Con frecuencia se escucha esta frase: "Estoy solo porque nadie me quiere".
Si alguien al sentirse solo, se pregunta ¿cuántos me quieren? Probablemente nunca saldrán de su soledad. Para vencerla hay que hacerse otra pregunta: ¿A cuántas personas quiero yo?. Por ahí, comenzando a amar a los otros, en lugar de angustiarse mendigando ser queridos se puede tener una terapia que le aqueja.
No pretendo decir que todos los solitarios son egoístas. Ni que se hayan ganado toda su soledad. La sucia ingratitud de algunos es realidad, no es una invención. Hay soledades inmerecidas pero, si en una familia, alguien se obsesiona en que “quiere ser querido”, y se olvida de “querer”, las posibilidades de sus sentimientos de soledad se multiplican.
El corazón no se llena cuando uno es querido, sino cuando hay mucho amor para repartir. Solo el magnánimo reparte amor y transforma vidas, inclusive la suya.
Habría que preguntarse cuál es el vacío en la familia que ha permitido que, algunos en ese nido, sufran el frío de la soledad. El secreto está en descubrir de donde viene ese vacío.
Lo común es que nos sintamos solitarios cuando, ya antes, hemos comenzado a estar vacíos.

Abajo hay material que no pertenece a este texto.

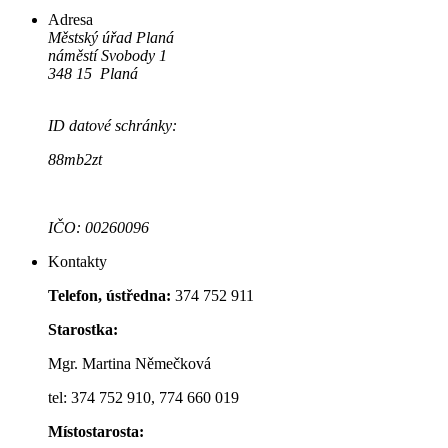
Adresa
Městský úřad Planá
náměstí Svobody 1
348 15 Planá
ID datové schránky:
88mb2zt
IČO: 00260096
Kontakty
Telefon, ústředna:
374 752 911
Starostka:
Mgr. Martina Němečková
tel: 374 752 910, 774 660 019
Místostarosta:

Repito, con esto no ignoro la ingratitud humana. La adolescencia es un período de la vida donde la gratitud es menos visible. El adolescente para reafirmar su personalidad, tiende a infravalorar las ayudas recibidas. Muchos luchan por esto, muchos padres lloran más de lo que ríen durante esta etapa de sus hijos. Pero luego, si el amor perdura, si uno se ha obligado libremente a querer, se acaba por reconocer y devolver lo recibido.
Lo triste consiste cuando alguien ha crecido en años y repite las letras del mismo canto. Recuerdo la curación de los diez leprosos por Jesús, donde sólo uno volvió a agradecerle. Y Jesús se alegró por ese solo.
Una familia que ama termina por recoger amor. Tal vez no sea un amor sonoro, pero sirve abundantemente para sacar a alguien de su soledad.
Los que aman recogen amor a la larga o a la corta.